Which actually mirrors reality, as Molly Quinn is well known to attend Comic-Con in costume.


----------



## Rob Helmerichs (Oct 17, 2000)

Thom said:


> Please...the highlight of this episode was Alexis in costume!


I share Castle's shock. I did not see those that coming.


----------



## betts4 (Dec 27, 2005)

LoadStar said:


> Which actually mirrors reality, as Molly Quinn is well known to attend Comic-Con in costume.


As Mal Reynolds one year.










I was searching for one of her in the costume from the episode and found this one. Cute.


----------



## Polcamilla (Nov 7, 2001)

betts4 said:


> I was searching for one of her in the costume from the episode and found this one. Cute.


Is her costume from the show a REAL costume? For one thing she seemed....uh....lightly armed for an assassin.


----------



## wprager (Feb 19, 2006)

Anyone catch him doing Shatner when he said "Laser gun". And was that Shatner "singing" at the end?


----------



## Rob Helmerichs (Oct 17, 2000)

wprager said:


> Anyone catch him doing Shatner when he said "Laser gun". And was that Shatner "singing" at the end?


Yes and yes.

He also did some Picard. (His Shatner was much better. Then again, low-hanging fruit...)


----------



## murgatroyd (Jan 6, 2002)

Rob Helmerichs said:


> Yes and yes.
> 
> He also did some Picard. (His Shatner was much better. Then again, low-hanging fruit...)


I disagree.


----------



## Rob Helmerichs (Oct 17, 2000)

Well, the Shatner was immediately obvious. The Picard I had to think about for a moment, and even then I wasn't entirely sure.


----------



## markz (Oct 22, 2002)

JETarpon said:


> Very beginning, after the opening. Castle's number one fan. "How far they fall."
> 
> He also directed this episode.


I didn't recognize him but knew it had to be someone famous. I assumed another writer.



murgatroyd said:


> No love for Armin Shimerman?


I had to google a pic of him as a Ferengi to show my wife.



Thom said:


> Please...the highlight of this episode was Alexis in costume!

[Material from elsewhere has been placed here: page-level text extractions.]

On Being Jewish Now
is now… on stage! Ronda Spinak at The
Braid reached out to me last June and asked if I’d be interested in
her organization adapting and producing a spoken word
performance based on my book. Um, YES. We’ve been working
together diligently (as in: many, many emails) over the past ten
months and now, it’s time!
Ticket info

Holy Crap she has gotten hot this season!

BTW, LOVED the Shatner song at the end!


----------



## Jeff_in_Bklyn (Apr 26, 2003)




----------



## betts4 (Dec 27, 2005)

From Tv.shark - molly quinn


----------



## eddyj (Jun 20, 2002)

Jeff_in_Bklyn said:


>





betts4 said:


> From Tv.shark - molly quinn


Jeff_in_Bklyn wins!


----------



## Fl_Gulfer (May 27, 2005)

We watched her grow UP!!!


----------



## murgatroyd (Jan 6, 2002)

Rob Helmerichs said:


> Well, the Shatner was immediately obvious. The Picard I had to think about for a moment, and even then I wasn't entirely sure.


In a way, we're comparing apples and oranges.

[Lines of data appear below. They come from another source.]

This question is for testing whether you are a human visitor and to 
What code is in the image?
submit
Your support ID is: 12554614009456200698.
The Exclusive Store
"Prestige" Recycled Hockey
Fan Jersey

The 'laser blaster' gag is really sort of generic Shatner. Anybody who has picked up on his odd speech pattern from the other Shatner-imitators would recognize it. It's immediately obvious because it's over-performed.

The second gag, on the other hand, is done in the Captain's chair on the spaceship set, and mentions the Enterprise by name. It's clearly supposed to be one of the captains of the Enterprise. Given the intonation pattern, the diction, the quality of the vowels, and the pose, it read more like Picard to me than Kirk, especially the way he says the name "Enterprise".

And let's not forget who was directing this episode. 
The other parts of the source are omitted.